- Born: June 28, 1894 New York City, New York, United States
- Died: January 1966 (aged 71) Miami, Florida, United States
- Occupations: Playwright, screenwriter
- Years active: 1918-1935
- Notable work: Veneer Tin Pan Alley

= Hugh Stanislaus Stange =

American dramatist

Hugh Stanislaus Stange (1894-1966) was an American playwright and screenwriter known for what was once described as a "drab realism" in melodramas and crime stories in the 1920s and 1930s. Several of his plays were adapted for the cinema.

==Early life==
Born in New York, Stange was the son of the Broadway musical theatre writer and director Stanislaus Stange. Hugh followed in his father's footsteps, creating and adapting works for the popular theatre. From 1917, he served in the army in World War I. During his military service, he helped to put on entertainments.

His first major success as a playwright was with Seventeen in 1918, which he co-wrote with Stannard Mears. The play was based on the novel by Booth Tarkington.

==1920s==
By the 1920s, Stange was increasingly interested in social realism. According to Theatre Magazine, Stange's plays at this time were influenced by the early work of Eugene O'Neill. His play Tin Pan Alley (1924) was a melodrama about infidelity among theatre folk. It was adapted in 1929 as the film New York Nights, starring Norma Talmadge, The play was updated and filmed a second time in 1984, with Corinne Wahl in the lead role.

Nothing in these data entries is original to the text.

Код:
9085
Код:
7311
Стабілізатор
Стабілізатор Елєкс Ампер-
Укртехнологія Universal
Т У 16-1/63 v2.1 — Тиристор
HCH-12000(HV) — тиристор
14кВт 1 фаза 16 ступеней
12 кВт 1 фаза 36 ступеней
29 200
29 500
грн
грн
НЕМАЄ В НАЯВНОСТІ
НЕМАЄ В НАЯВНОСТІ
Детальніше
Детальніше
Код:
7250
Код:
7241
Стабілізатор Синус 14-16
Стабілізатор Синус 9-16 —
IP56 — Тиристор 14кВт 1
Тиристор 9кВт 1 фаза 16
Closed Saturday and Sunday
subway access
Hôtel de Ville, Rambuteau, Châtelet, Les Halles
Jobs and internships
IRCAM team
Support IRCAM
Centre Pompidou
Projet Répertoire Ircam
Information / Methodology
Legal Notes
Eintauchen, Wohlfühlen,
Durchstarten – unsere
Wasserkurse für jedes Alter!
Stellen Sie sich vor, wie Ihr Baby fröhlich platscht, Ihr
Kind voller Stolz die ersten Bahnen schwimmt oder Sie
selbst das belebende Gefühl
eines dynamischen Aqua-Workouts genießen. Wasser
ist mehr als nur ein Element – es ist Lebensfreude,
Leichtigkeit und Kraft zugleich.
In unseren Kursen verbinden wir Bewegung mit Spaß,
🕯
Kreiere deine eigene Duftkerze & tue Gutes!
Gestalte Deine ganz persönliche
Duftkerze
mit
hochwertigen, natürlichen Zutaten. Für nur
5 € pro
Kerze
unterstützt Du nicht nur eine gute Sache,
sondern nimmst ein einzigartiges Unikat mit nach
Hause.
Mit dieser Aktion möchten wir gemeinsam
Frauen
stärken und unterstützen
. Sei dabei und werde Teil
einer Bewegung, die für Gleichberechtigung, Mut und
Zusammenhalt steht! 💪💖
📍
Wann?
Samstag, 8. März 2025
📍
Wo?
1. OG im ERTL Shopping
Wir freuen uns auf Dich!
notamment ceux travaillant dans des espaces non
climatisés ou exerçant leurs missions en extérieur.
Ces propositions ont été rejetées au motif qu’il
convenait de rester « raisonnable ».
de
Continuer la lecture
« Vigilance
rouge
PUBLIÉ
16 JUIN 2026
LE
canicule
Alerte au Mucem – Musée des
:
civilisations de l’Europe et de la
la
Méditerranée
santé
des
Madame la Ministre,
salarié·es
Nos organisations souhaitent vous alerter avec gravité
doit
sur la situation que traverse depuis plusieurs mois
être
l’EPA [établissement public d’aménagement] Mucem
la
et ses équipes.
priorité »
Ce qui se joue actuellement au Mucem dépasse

Similar themes were explored in Veneer (1929), the story of a naive girl who falls for a man with confident veneer, but who turns out to be a worthless braggart. It has been described as a "well-written, if downbeat, slice of New York life". Joanna Roos and Henry Hull took the leading roles; Spencer Tracy replaced Hull later in the run. This was also adapted for film, as Young Bride, starring Helen Twelvetrees.

==1930s==
In 1930 he wrote and produced The Long Road, about a soldier in World War I whose wife has a child by another man while he is fighting in France. The Brooklyn Daily Eagle lamented the solemnity of the play, writing that "Mr. Stange writes with a face a yard long...The play is a rather sickening display of affected fine feeling". In the following year he collaborated with John Golden on After Tomorrow, about a young couple whose marriage is repeatedly delayed. Stange had written the original draft as a tragedy, but Golden gave it a more upbeat character. Knowing Stange's work, the reviewer in Outlook and Independent magazine suspected that before Golden had livened it up, the play would have been "terribly terribly sincere with little if any humour to lighten its drab realism". This play was also later filmed. False Dreams, Farewell (1933) was a portmanteau drama in the manner of Grand Hotel, set on board a Titanic-like cruise-liner that was destined to sink on its maiden voyage.

His screenplay credits included The Black Camel (1931), a Charlie Chan mystery.

Stange also wrote a number of crime-based dramas including Fogbound and Headquarters (subtitled "the dramatization of the hidden police records in a famous crime"). Mother Sings (1935) was a drama that prefigures Psycho, portraying the lurid story of a boy who grows up to be a murderer after being psychologically poisoned against women by his deranged mother.